### Input data
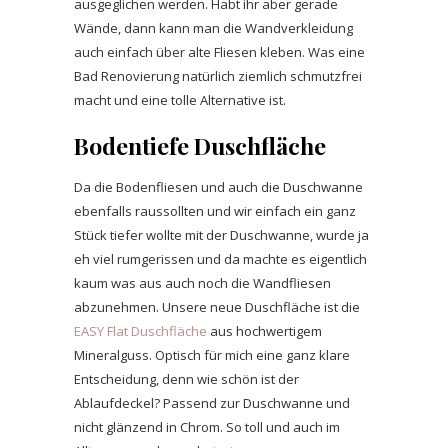
ausgeglichen werden. Habt ihr aber gerade
Wände, dann kann man die Wandverkleidung
auch einfach über alte Fliesen kleben. Was eine
Bad Renovierung natürlich ziemlich schmutzfrei
macht und eine tolle Alternative ist.
Bodentiefe Duschfläche
Da die Bodenfliesen und auch die Duschwanne
ebenfalls raussollten und wir einfach ein ganz
Stück tiefer wollte mit der Duschwanne, wurde ja
eh viel rumgerissen und da machte es eigentlich
kaum was aus auch noch die Wandfliesen
abzunehmen. Unsere neue Duschfläche ist die
EASY Flat Duschfläche
aus hochwertigem
Mineralguss. Optisch für mich eine ganz klare
Entscheidung, denn wie schön ist der
Ablaufdeckel? Passend zur Duschwanne und
nicht glänzend in Chrom. So toll und auch im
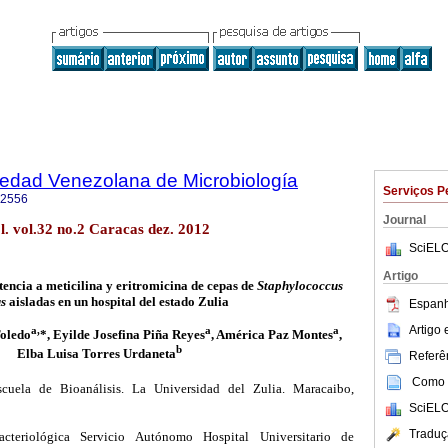
iedad Venezolana de Microbiología
Serviços P
-2556
Journal
l. vol.32 no.2 Caracas dez. 2012
SciELO
Artigo
tencia a meticilina y eritromicina de cepas de
Staphylococcus
s
aisladas en un hospital del estado Zulia
Espanh
Artigo
a,
a
a
Toledo
*, Eyilde Josefina Piña Reyes
, América Paz Montes
,
b
Elba Luisa Torres Urdaneta
Referên
Como c
cuela de Bioanálisis. La Universidad del Zulia.
Maracaibo,
SciELO
Traduç
cteriológica Servicio Autónomo Hospital Universitario de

### The task
The reply should hold an exact repeat of the entries from their opening line through the line with "ebenfalls raussollten und", and no pictures at all.

### Reply to the task
ausgeglichen werden. Habt ihr aber gerade
Wände, dann kann man die Wandverkleidung
auch einfach über alte Fliesen kleben. Was eine
Bad Renovierung natürlich ziemlich schmutzfrei
macht und eine tolle Alternative ist.
Bodentiefe Duschfläche
Da die Bodenfliesen und auch die Duschwanne
ebenfalls raussollten und wir einfach ein ganz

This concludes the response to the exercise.